There are three ways to deploy the Prometheus monitoring stack on the Kubernetes cluster.

Configure YAML files: One option is to create all configuration YAML files ourselves with ordered execution—however, this requires a great deal of effort and proper guidance.
Use Prometheus Operator: We can also use Prometheus Operator, which will act as an orchestration layer on top of Prometheus components and manage and deploy on the Kubernetes cluster.
Use Helm Charts: The most efficient way is to use a Helm Chart to deploy the operator. Here, Helm will do the initial setup, and the operator will manage the lifecycle of the Prometheus components.

We’ll focus on the third option, using Helm Charts maintained by the Helm community for our deployment.

Let's add the below repository URL to get the latest kube-prometheus-stack Helm Chart from the Prometheus community:

# helm repo add prometheus-community https://prometheus-community.github.io/helm-charts 

# helm repo update

Next, install the kube-prometheus-stack charts through the Helm install command:

# helm install prometheus prometheus-community/kube-prometheus-stack

We’ve now created all the Prometheus and Grafana components for polling, storing, and visualizing the key performance indicators of microservices.

For a quick view of the Prometheus and Grafana components using the Helm charts, use the kubectl get all command to get a high-level view of all components:

Fig. 2: Deployment status from our lab instance

We have two StatefulSets in the deployment for running the Prometheus server and Alertmanager. We also have deployments for Grafana, Prometheus Operator, and Kube state metrics. Here, the Operator effectively manages the Prometheus monitoring instances in an automated way. It also creates the fundamental components of Prometheus like Alertmanager and the Prometheus server.

Finally, the Kube state metrics are the internal Helm Charts that scrape Kubernetes components inside the cluster and make them available for Prometheus. Here, the pods are created through deployments and StatefulSets. Additionally, there are a bunch of microservices that the Prometheus components have within the pods to allow for the smooth functioning of services.

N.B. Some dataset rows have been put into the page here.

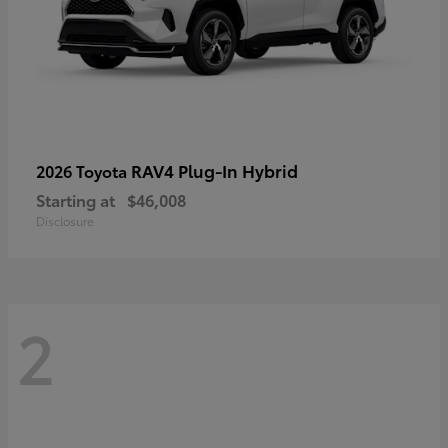
RAV4 Plug-In Hybrid
2026 Toyota
Starting at
$46,008
Disclosure
2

DaemonSet is a vital component that runs on every worker node in the Kubernetes cluster. In the above deployment status, the node-exporter DaemonSet will connect to the server and translate the worker node metrics into Prometheus metrics like CPU load, memory, and network.

The pod replicas are determined through the ReplicaSets, while Kubernetes Secrets allow us to store the pieces of highly sensitive data for Grafana, Prometheus, and the Operator, like certificates, passwords, and tokens.

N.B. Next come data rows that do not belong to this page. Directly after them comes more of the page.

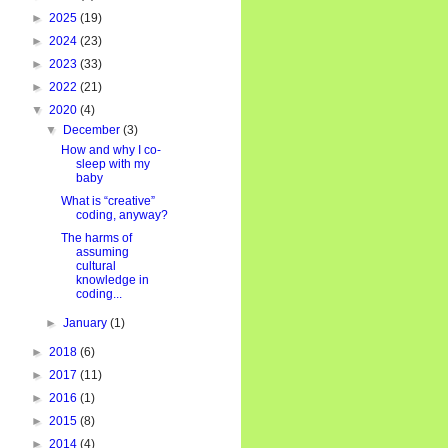
►
2025
(19)
►
2024
(23)
►
2023
(33)
►
2022
(21)
▼
2020
(4)
▼
December
(3)
How and why I co-
sleep with my
baby
What is “creative”
coding, anyway?
The harms of
assuming
cultural
knowledge in
coding...
►
January
(1)
►
2018
(6)
►
2017
(11)
►
2016
(1)
►
2015
(8)
►
2014
(4)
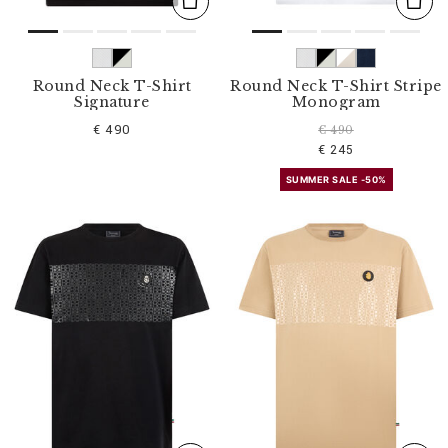
Round Neck T-Shirt
Round Neck T-Shirt Stripe
Signature
Monogram
€ 490
€ 490
€ 245
SUMMER SALE -50%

ConfigMaps provide the configuration for monitoring the components of the worker node and cluster:

Fig. 3: Deployment configuration

We can also view the configuration of the Prometheus server using the following command, as it delves deeper into the image-level constructs:

Fig. 4: Configuration of Prometheus server

Next, we will get the list of pods mapped with the Prometheus Alertmanager using the kubectl get pod command:

tools@sandbox1:~$ kubectl get statefulset 
NAME                                                   READY
AGE
alertmanager-prometheus-kube-prometheus-alertmanager   1/1     5d
prometheus-prometheus-kube-prometheus-prometheus   	1/1     5d

tools@sandbox1:~$ kubectl get pod alertmanager-prometheus-kube-prometheus-alertmanager-0
NAME                                                     READY 
STATUS	RESTARTS     AGE
alertmanager-prometheus-kube-prometheus-alertmanager-0   2/2
Running   2 (4d ago)   5d

Now let’s log in to the Alertmanager pod to configure and manage the alert rules:

tools@sandbox1:~$ kubectl exec -n default alertmanager-prometheus-kube-prometheus-alertmanager-0 -it -- /bin/sh

/alertmanager $ ls /etc/alertmanager/config/
Alertmanager.yaml

Fig. 5: Prometheus Alertmanager configuration file

Here, the route block represents where the alerts have to be routed. The receiver option indicates the recipient of the alerts, while inhibits _rules will silence the service alerts if the same circumstances have already caused another alert to be fired. Alertmanager can be further integrated with tools like PagerDuty or webhooks. The sample Alertmanager configuration is shown above.

What is the operator?

Generally, the application is deployed on the Kubernetes resource and managed through Kubernetes API and the kubectl tool. The Kubernetes operator is an application-specific controller that aids systems administrators in managing application instances. It can create, configure, deploy, and manage the instance of complex applications through the Kubernetes API.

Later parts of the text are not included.